I am planning a cytotoxicity reduction assay and I have a doubt about the protocol.
First, I seed the cells for 24 h in a 96-well dish. Then, I pre-treat cells by adding my protective compound (200 uL per well) for 2 h. Later, I want to perform a co-treatment for 48 h by adding my cytotoxic compound (200 uL).
My question is:
Should I remove the protecting compound when the 2 h pre-treatment finish and later add 200 uL of the cytotoxic compound in the same well?

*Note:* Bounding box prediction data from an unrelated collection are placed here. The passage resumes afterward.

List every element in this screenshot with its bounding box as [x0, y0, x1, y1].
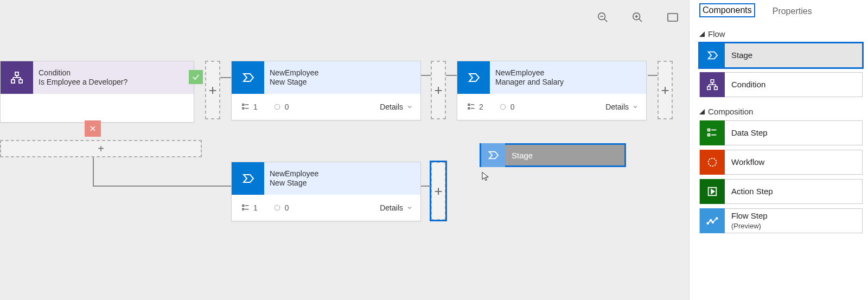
svg-rect-41 [714, 87, 718, 90]
svg-rect-20 [242, 107, 244, 109]
svg-rect-49 [708, 134, 710, 136]
flow-step-icon [700, 208, 725, 233]
component-condition[interactable]: Condition [699, 72, 863, 97]
dropzone-after-stage-3[interactable]: + [431, 162, 446, 220]
sidebar-panel: Components Properties Flow Stage Conditi… [689, 0, 868, 300]
stage-name: Manager and Salary [495, 78, 641, 87]
zoom-out-icon[interactable] [597, 11, 609, 25]
svg-rect-40 [707, 87, 711, 90]
steps-count-icon: 1 [241, 203, 258, 212]
condition-icon [1, 61, 33, 94]
collapse-icon [699, 109, 705, 114]
tab-components[interactable]: Components [699, 3, 755, 17]
section-flow[interactable]: Flow [699, 29, 863, 39]
svg-rect-24 [468, 104, 470, 106]
svg-point-54 [707, 222, 709, 224]
stage-entity: NewEmployee [495, 68, 641, 78]
svg-rect-10 [19, 80, 22, 83]
svg-marker-35 [489, 152, 499, 159]
details-toggle[interactable]: Details [380, 103, 413, 111]
trigger-count-icon: 0 [273, 103, 289, 111]
dropzone-after-stage-1[interactable]: + [431, 61, 446, 119]
stage-entity: NewEmployee [270, 68, 415, 78]
component-data-step[interactable]: Data Step [699, 120, 863, 145]
action-step-icon [700, 179, 725, 204]
trigger-count-icon: 0 [273, 203, 289, 212]
svg-marker-17 [244, 74, 253, 81]
stage-card-2[interactable]: NewEmployee Manager and Salary 2 0 Detai… [457, 61, 647, 120]
svg-point-51 [709, 158, 717, 167]
cursor-icon [481, 170, 490, 180]
svg-rect-7 [668, 14, 678, 21]
svg-rect-47 [708, 129, 710, 131]
designer-canvas[interactable]: Condition Is Employee a Developer? + + +… [0, 0, 689, 300]
svg-marker-29 [244, 175, 253, 182]
drag-ghost-stage: Stage [480, 143, 626, 167]
stage-entity: NewEmployee [270, 169, 415, 178]
svg-point-34 [275, 205, 279, 210]
workflow-icon [700, 150, 725, 175]
sidebar-tabs: Components Properties [699, 3, 863, 20]
tab-properties[interactable]: Properties [770, 5, 814, 17]
svg-rect-9 [11, 80, 15, 83]
stage-icon [232, 61, 264, 94]
stage-icon [232, 162, 264, 195]
svg-rect-18 [242, 104, 244, 106]
dropzone-after-stage-2[interactable]: + [658, 61, 673, 119]
svg-marker-53 [711, 189, 714, 193]
stage-icon [457, 61, 490, 94]
svg-rect-8 [15, 72, 18, 75]
stage-card-1[interactable]: NewEmployee New Stage 1 0 Details [231, 61, 421, 120]
svg-marker-36 [482, 173, 488, 181]
stage-name: New Stage [270, 178, 415, 188]
steps-count-icon: 2 [467, 103, 483, 111]
fit-screen-icon[interactable] [666, 11, 679, 26]
svg-line-1 [604, 19, 608, 22]
component-action-step[interactable]: Action Step [699, 179, 863, 204]
details-toggle[interactable]: Details [380, 203, 413, 212]
svg-point-28 [500, 104, 505, 109]
svg-marker-38 [709, 52, 718, 59]
stage-icon [700, 43, 725, 68]
stage-name: New Stage [270, 78, 415, 87]
condition-icon [700, 72, 725, 97]
details-toggle[interactable]: Details [605, 103, 639, 111]
svg-point-22 [275, 104, 279, 109]
component-stage[interactable]: Stage [699, 43, 863, 68]
svg-rect-30 [242, 205, 244, 207]
svg-point-56 [712, 221, 714, 223]
svg-rect-39 [711, 80, 714, 83]
condition-card[interactable]: Condition Is Employee a Developer? [0, 61, 194, 123]
false-branch-icon [85, 120, 101, 137]
dropzone-after-condition[interactable]: + [205, 61, 220, 119]
canvas-toolbar [597, 11, 679, 26]
trigger-count-icon: 0 [499, 103, 515, 111]
stage-icon [481, 143, 505, 167]
steps-count-icon: 1 [241, 103, 258, 111]
svg-line-4 [639, 19, 642, 22]
svg-marker-46 [699, 109, 705, 114]
section-composition[interactable]: Composition [699, 107, 863, 116]
condition-subtitle: Is Employee a Developer? [39, 78, 188, 87]
condition-title: Condition [39, 68, 188, 78]
dropzone-false-branch[interactable]: + [0, 140, 202, 157]
svg-rect-32 [242, 208, 244, 210]
collapse-icon [699, 31, 705, 37]
stage-card-3[interactable]: NewEmployee New Stage 1 0 Details [231, 162, 421, 221]
data-step-icon [700, 120, 725, 145]
svg-rect-26 [468, 107, 470, 109]
svg-marker-37 [699, 31, 705, 37]
zoom-in-icon[interactable] [631, 11, 643, 25]
component-workflow[interactable]: Workflow [699, 150, 863, 175]
svg-point-57 [716, 218, 718, 219]
true-branch-icon [189, 70, 203, 84]
svg-marker-23 [469, 74, 479, 81]
component-flow-step[interactable]: Flow Step (Preview) [699, 208, 863, 233]
svg-point-55 [710, 220, 712, 221]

Or should I add less volume of my protective compound (100 uL) in the pretreatment during 2 h, and latter add 100 uL of the cytotoxic compound without removing the protecting compound?
Thank you for your time.
Hello David Vicente-Zurdo
You should first pre-treat the cells with the protecting compound for 2hrs. Remove the protecting compound and give one wash gently with PBS and then add 200uL of the cytotoxic compound in the same well.
Best.
Dear David Vicente-Zurdo
I would go with your 2nd option and add the first treatment at a lower volume (100uL). Since the pre-treatment is only for 2 hours I assume that the molecule either binds to something in the surface or enters the cells. In both cases washing with PBS will do very little to remove it. Also, washing cells itself is a treatment which may cause viability loss. Even though you wash all the samples including your non-treated cells, I would avoid extra stress whenever I can. I would only wash if I want to get rid of the vehicle (DMSO, lipofectamine etc.).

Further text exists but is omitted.